Gli 80 euro diventano 100
E col voto di uno dei partiti che più li avevano criticati: da luglio altri 4 milioni di lavoratori dipendenti usufruiranno di nuovi tagli o detrazioni alle tasse sul lavoro
Giovedì sera il governo ha approvato il decreto legge che introduce l’estensione del bonus IRPEF, i famosi e discussi “80 euro” approvati dal governo Renzi nel 2014. Il provvedimento prevede un aumento del bonus da 80 a 100 euro per coloro che guadagnano fino a 26.600 euro lordi, mentre coloro che guadagnano fino a 28mila lordi ed erano esclusi dal precedente bonus otterranno per la prima volta un bonus da 100 euro.
Il decreto introduce anche nuove detrazioni fiscali per coloro che guadagnano tra 28mila e i 40mila euro: queste detrazioni caleranno mano a mano che aumenta il reddito. Chi guadagna fino a 35mila euro l’anno, per esempio, avrà una detrazione da 80 euro al mese, mentre sopra i 40mila la detrazione sarà azzerata. Circa l’80 per cento dei contribuenti italiani dichiara un reddito inferiore a 28mila euro l’anno (la cifra massima alla quale si ha diritto al bonus per intero), mentre il 90 per cento dichiara di guadagnarne meno di 40mila. Il bonus e le detrazioni saranno percepite comunque solo dai lavoratori dipendenti, ed entreranno in vigore da luglio. Con questo sistema, scrive il governo nel comunicato con cui annuncia la misura, i beneficiari del bonus IRPEF passeranno da 11,7 a 16 milioni.

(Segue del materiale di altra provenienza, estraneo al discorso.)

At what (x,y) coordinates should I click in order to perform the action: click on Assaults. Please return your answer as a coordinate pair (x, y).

In tutto il provvedimento dovrebbe costare 3 miliardi nel 2020, poiché sarà erogato soltanto per sei mesi. Al momento viene indicato come una misura sperimentale. Se nel 2021 sarà confermato, il suo costo a pieno regime dovrebbe aggirarsi intorno ai 6 miliardi di euro l’anno.
Il taglio del cosiddetto “cuneo fiscale” – la differenza tra la cifra lorda pagata ai lavoratori dipendenti e quella netta che percepiscono a tutti gli effetti – era stato promesso dal secondo governo Conte fin da settembre, ed era stato presentato come la misura più simbolica dell’attuale governo. Lo stanziamento da 3 miliardi di euro per la misura era stato previsto nella legge di bilancio dello scorso dicembre, ma l’elaborazione dei dettagli della norma è stata ultimata soltanto nelle ultime settimane.

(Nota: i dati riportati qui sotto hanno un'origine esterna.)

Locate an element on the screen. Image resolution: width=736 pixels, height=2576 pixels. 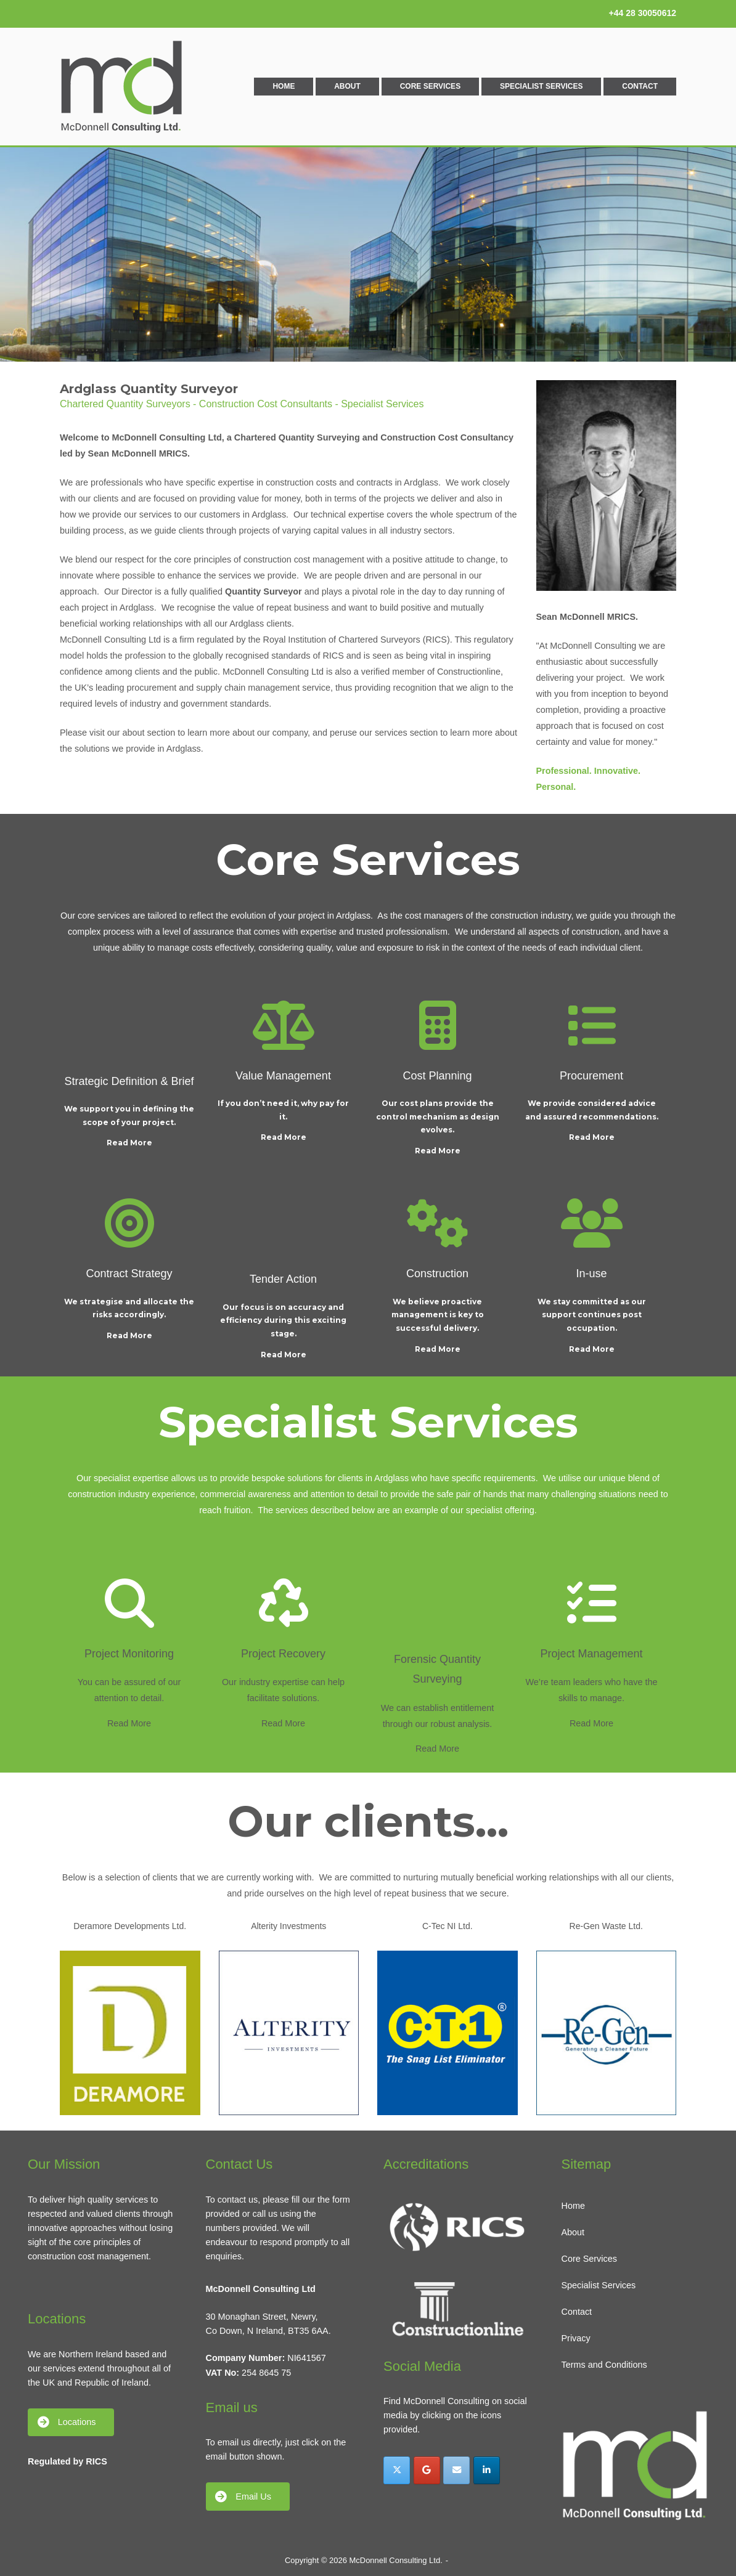
Cost Planning is located at coordinates (437, 1076).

La misura sfrutta l’impianto normativo del bonus da 80 euro, che tecnicamente non è un taglio di tasse ma un trasferimento di denaro pubblico: per questo viene chiamato “bonus” e, in base alle regole di contabilità pubblica internazionale, non viene conteggiato come riduzione delle tasse (un fatto che all’epoca della sua introduzione causò molto polemiche). La misura era stata contestata duramente soprattutto dal Movimento 5 Stelle – Di Maio li definì «mancetta elettorale», una misura che «non ha rilanciato l’economia», introdotta da Renzi col benestare dell’Europa in cambio dell’autorizzazione a far sbarcare i migranti in Italia – che però non solo non ha mai voluto abolirla da quando è al governo, ma oggi ne ha anche sostenuto e votato l’estensione in Parlamento.
Al vecchio bonus la nuova norma aggiunge una nuova detrazione fiscale vera e propria, destinata a coloro che guadagnano troppo per ricevere il bonus. In precedenza, poche decine di euro in più o in meno in busta paga facevano la differenza tra ottenere il bonus e non ottenerlo per nulla, costringendo molte persone a restituire il bonus ricevuto a fine anno. Con la detrazione calante, invece, la differenza tra chi guadagna fino a 28mila euro, e riceve il bonus per intero, e chi guadagna di più viene attenuata dalla detrazione calante che si azzera solo superati i 40mila euro di reddito annuo.